There are examples galore to show that taking responsibility and resigning do not actually hurt the President or Prime Minister – resignations rather highten the moral tone of the Cabinet and its Leaders. Please recall Lord Gardner, the British Foreign Secretary, who felt uncomfortable about his advice being ignored by Margret Thatcher in the Falkland Islands War. He resigned. Thatcher went to war and won. Recently the Deputy Speaker of the House of Commons had resigned over allegations and criminal trial that he raped one of his parliamentary aids. (They were both homosexuals) after trial but he resigned. He was freed. There is the case of Mr. Colson, the spin doctor of Mr. Cameron who was alleged to have been privy to information obtained by hacking someone’s computer and using it while he was editor of the Daily Sun. Another Tory Minister left the Cabinet when it was revealed that he used parliamentary money to pay for his partner’s apartment – a fellow homosexual.

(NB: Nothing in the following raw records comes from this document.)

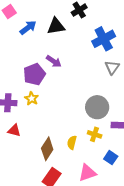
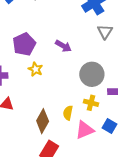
purple arrow: (54, 61) -> (63, 46), moved
yellow star: (32, 99) -> (35, 69), moved
pink triangle: (87, 173) -> (85, 130), moved

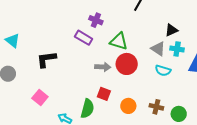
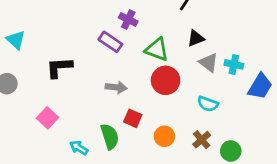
black triangle: (171, 30) -> (196, 38), moved
gray arrow: (103, 67) -> (116, 87), moved
cyan semicircle: (163, 71) -> (208, 104), moved
brown cross: (156, 107) -> (202, 140), turned 32
green semicircle: (87, 109) -> (110, 136), turned -36

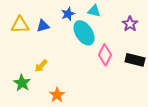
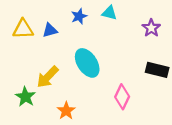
cyan ellipse: (84, 33) -> (87, 63), moved
pink diamond: (105, 55) -> (122, 97), moved
yellow arrow: (41, 66) -> (48, 77), size x1.5

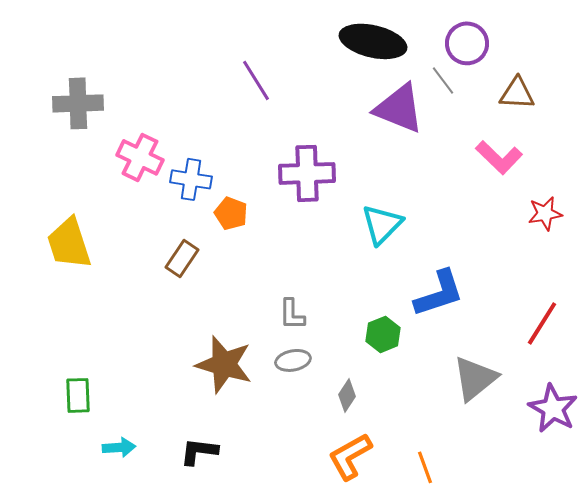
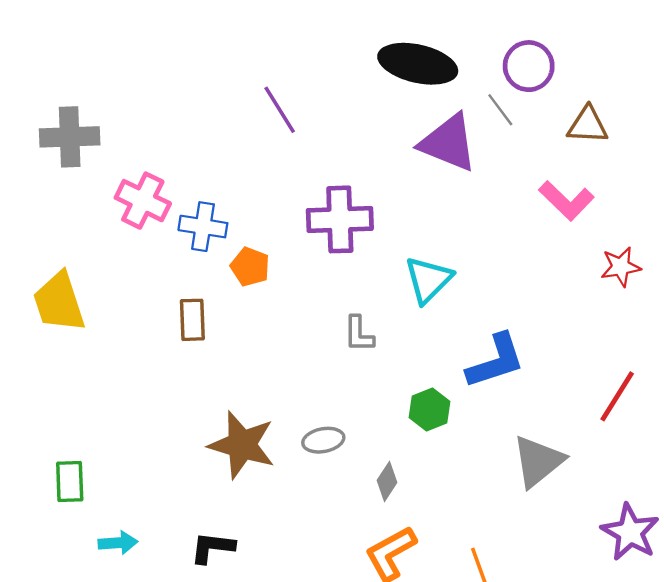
brown rectangle: (182, 258) -> (192, 320), turned -36
gray L-shape: (292, 314) -> (359, 334), moved
purple star: (553, 408) -> (630, 532), moved

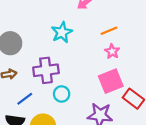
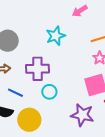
blue line: (25, 99) -> (15, 93), turned 56

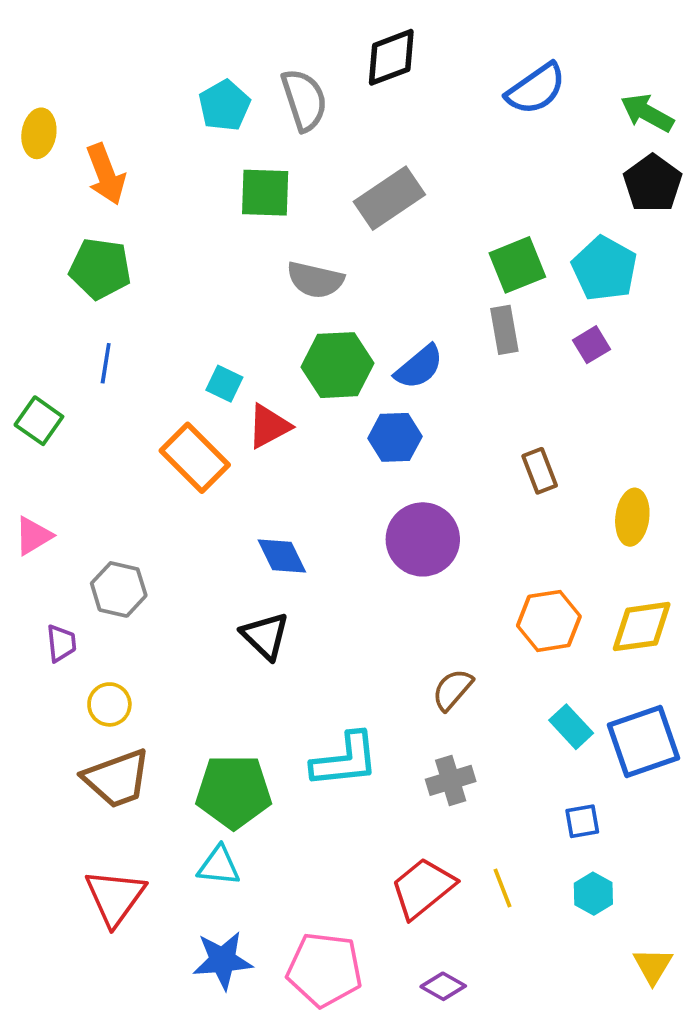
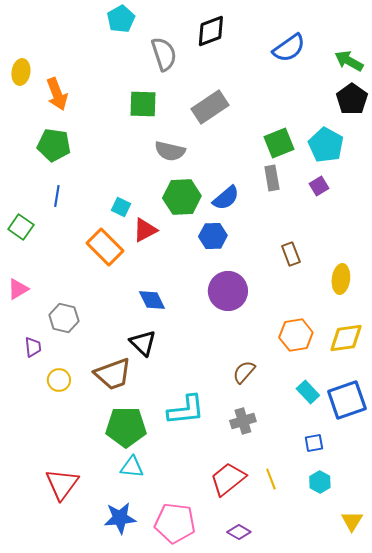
cyan pentagon: (224, 105) -> (121, 19), moved
brown trapezoid: (117, 779) -> (113, 374), moved
cyan triangle: (219, 866) -> (132, 467), moved

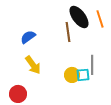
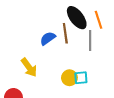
blue semicircle: (28, 37) -> (48, 38), moved
gray line: (92, 65) -> (90, 40), moved

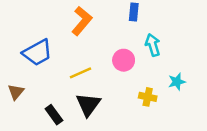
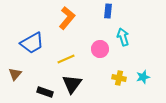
cyan star: (177, 82) -> (143, 77), moved
black rectangle: (54, 115) -> (45, 92), turned -35

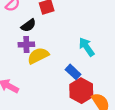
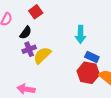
cyan arrow: (86, 47) -> (80, 34), turned -126
blue rectangle: (73, 72) -> (92, 57), moved

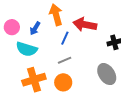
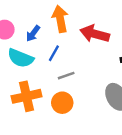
blue line: (65, 38) -> (54, 53), moved

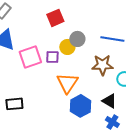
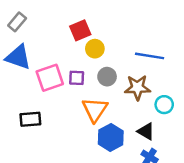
gray circle: (77, 39) -> (107, 77), moved
yellow circle: (67, 47) -> (95, 49), moved
black rectangle: (14, 104) -> (30, 119), moved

Julian Barnes once claimed in the New Yorker Magazine that resignation was a bit like creative bankruptcy if effected the right way and at the right time, it can restore the fortunes and even the reputation as was in the case of Mr. John Profumo, in the famous Christen Keller case, a prostitute and alleged Soviet Union informer, for his picadillos with the prostitute. He resigned as Defence Minister but has since been rehabilated and knighted for his good works.
In 1997 Matthew Paris made this observation “like a glorious tropical sunset, a resigning politician is a beautiful sight”. Nigerians take note – we need more glorious tropical sunsets.